By now, if you’ve read anything of this blog you know that I am a daily writer. I’ve written in a journal for over 20 years. I have stacks and stacks of paper books full of my scribbles. These days I use an actual app and I journal on anything – my phone, my computer and my iPad. Along with my Precious (aka my therapist Cheryl), I don’t have much hope of remaining quasi-sane without daily journaling.

Writing is cathartic for me. It’s something I do because I need to do it – not because I want to. I can’t not do it. So imagine how happy it makes me when you guys tell me you like reading something I’ve written. It’s beyond anything I could have ever wished for.

I started putting my personal writings on this blog because I needed a community. I needed to find people like you all that I could learn from. Real people with real MS who were bound to be so much better at managing this disease than I am at present.
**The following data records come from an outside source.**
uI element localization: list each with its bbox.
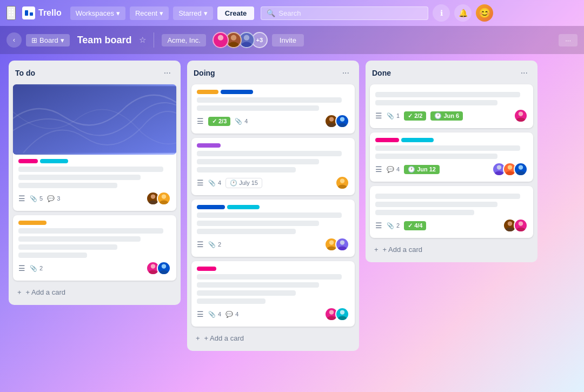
board-area: To do ··· [0,54,584,392]
star-board-button[interactable]: ☆ [139,35,146,45]
collapse-sidebar-button[interactable]: ‹ [6,32,22,48]
label-pink [18,159,38,163]
card-todo-2[interactable]: ☰ 📎2 [13,215,176,281]
card-todo-1[interactable]: ☰ 📎5 💬3 [13,84,176,211]
svg-point-33 [508,165,512,169]
svg-point-16 [327,123,336,128]
date-badge-green: 🕐Jun 12 [404,165,440,174]
card-text-line [197,290,296,296]
card-labels [197,267,349,271]
column-menu-todo[interactable]: ··· [161,67,174,79]
info-icon[interactable]: ℹ [433,4,450,22]
card-doing-4[interactable]: ☰ 📎4 💬4 [191,261,355,327]
card-avatars [335,176,349,190]
card-avatar-2 [514,218,528,232]
card-text-line [18,175,141,180]
board-title: Team board [77,35,132,46]
label-cyan [40,159,68,163]
card-text-line [18,167,163,172]
svg-point-11 [151,264,155,268]
search-input[interactable] [278,9,422,17]
menu-icon: ☰ [197,240,204,249]
label-purple [197,143,221,148]
card-text-line [375,92,520,97]
add-card-button-todo[interactable]: + + Add a card [13,285,176,300]
attachment-count: 📎5 [30,195,43,202]
add-card-button-doing[interactable]: + + Add a card [191,331,355,346]
column-header-done: Done ··· [370,66,533,80]
card-labels [375,138,528,142]
member-avatars-group: +3 [213,32,268,48]
attachment-count: 📎4 [208,311,221,318]
svg-point-28 [338,316,347,321]
card-doing-1[interactable]: ☰ ✓2/3 📎4 [191,84,355,134]
card-text-line [197,151,342,156]
card-text-line [197,105,319,111]
search-box[interactable]: 🔍 [261,6,428,20]
svg-point-7 [151,194,155,198]
card-text-line [18,236,141,242]
card-cover-image [13,84,176,155]
card-footer: ☰ ✓2/3 📎4 [197,114,349,128]
card-done-1[interactable]: ☰ 📎1 ✓2/2 🕐Jun 6 [370,84,533,128]
svg-point-10 [160,200,169,205]
column-menu-doing[interactable]: ··· [339,67,353,79]
card-text-line [197,298,266,304]
card-avatar-3 [514,162,528,176]
card-text-line [197,229,296,234]
card-avatar-2 [157,261,171,275]
svg-point-34 [506,171,515,176]
card-text-line [197,159,319,164]
svg-point-40 [516,227,526,232]
column-todo: To do ··· [9,61,181,305]
member-avatar-1[interactable] [213,32,229,48]
svg-point-23 [340,240,344,244]
board-more-button[interactable]: ··· [559,34,578,46]
card-labels [18,159,171,163]
board-subheader: ‹ ⊞ Board ▾ Team board ☆ Acme, Inc. +3 I… [0,26,584,54]
notification-icon[interactable]: 🔔 [454,4,472,22]
checklist-badge: ✓2/2 [404,111,426,121]
user-avatar[interactable]: 😊 [476,4,493,22]
card-doing-3[interactable]: ☰ 📎2 [191,200,355,257]
column-done: Done ··· ☰ 📎1 ✓2/2 🕐Jun 6 [366,61,537,262]
divider [154,32,154,48]
comment-count: 💬3 [47,195,60,202]
starred-menu[interactable]: Starred ▾ [173,6,213,20]
card-avatars [324,307,349,321]
attachment-count: 📎4 [235,118,248,125]
workspaces-menu[interactable]: Workspaces ▾ [70,6,125,20]
workspace-chip[interactable]: Acme, Inc. [162,34,205,46]
svg-point-25 [329,310,334,314]
search-icon: 🔍 [267,9,275,17]
svg-point-39 [519,221,523,225]
label-cyan [227,205,260,209]
card-text-line [375,194,520,199]
recent-menu[interactable]: Recent ▾ [130,6,169,20]
card-labels [197,143,349,148]
svg-point-20 [338,184,347,190]
card-done-3[interactable]: ☰ 📎2 ✓4/4 [370,186,533,238]
grid-menu-icon[interactable]: ⠿ [6,6,16,20]
svg-point-12 [149,270,158,275]
invite-button[interactable]: Invite [272,34,304,46]
card-avatar-1 [514,109,528,123]
board-view-button[interactable]: ⊞ Board ▾ [26,34,70,46]
create-button[interactable]: Create [217,6,254,20]
card-text-line [197,167,296,172]
card-avatar-2 [335,237,349,251]
card-text-line [375,100,497,105]
add-card-button-done[interactable]: + + Add a card [370,242,533,257]
board-view-icon: ⊞ [31,36,37,44]
menu-icon: ☰ [18,194,25,203]
column-menu-done[interactable]: ··· [517,67,531,79]
svg-point-24 [338,246,347,251]
svg-point-38 [506,227,515,232]
svg-point-21 [329,240,334,244]
card-done-2[interactable]: ☰ 💬4 🕐Jun 12 [370,132,533,182]
card-text-line [197,274,342,280]
card-doing-2[interactable]: ☰ 📎4 🕐July 15 [191,138,355,195]
svg-point-3 [228,42,239,48]
card-text-line [18,244,117,250]
label-yellow [18,221,47,225]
I have great doctors, I really do, but it shocks me to this day how The Great Scott, while clearly one of the very best among MS specialists out there, still doesn’t quite get it. I know this every time he asks me, “When did you last walk a mile, Maribeth.” I resist throttling him mostly because I like him and I need his big brain.

Unless you have MS, you can’t possibly understand what it feels like to have it. You can empathize and listen and love and help. I’m grateful for all of those around me who do these things consistently every single day. But you also need a community. So I found one. Props to http://www.trippingonair.com/ for being my original inspiration to take my writing public. You should check her out. She wins awards and stuff and is one of my personal favorite MS bloggers out there.

All of that said, I still write in my journal things that I need to deal with in writing first and foremost for myself. Things that are private (believe it or not, I do keep some things private. Not much! But a small few topics). After infusion #2 of the new goo (Ocrevus for the newbies) I found myself struggling to write Musions on My Newest Infusion #2, which would have been the next logical blog post. I went to bed, tired to the bone from the juice, but not able to sleep. So I did what I usually do when that happens. I wrote in my journal.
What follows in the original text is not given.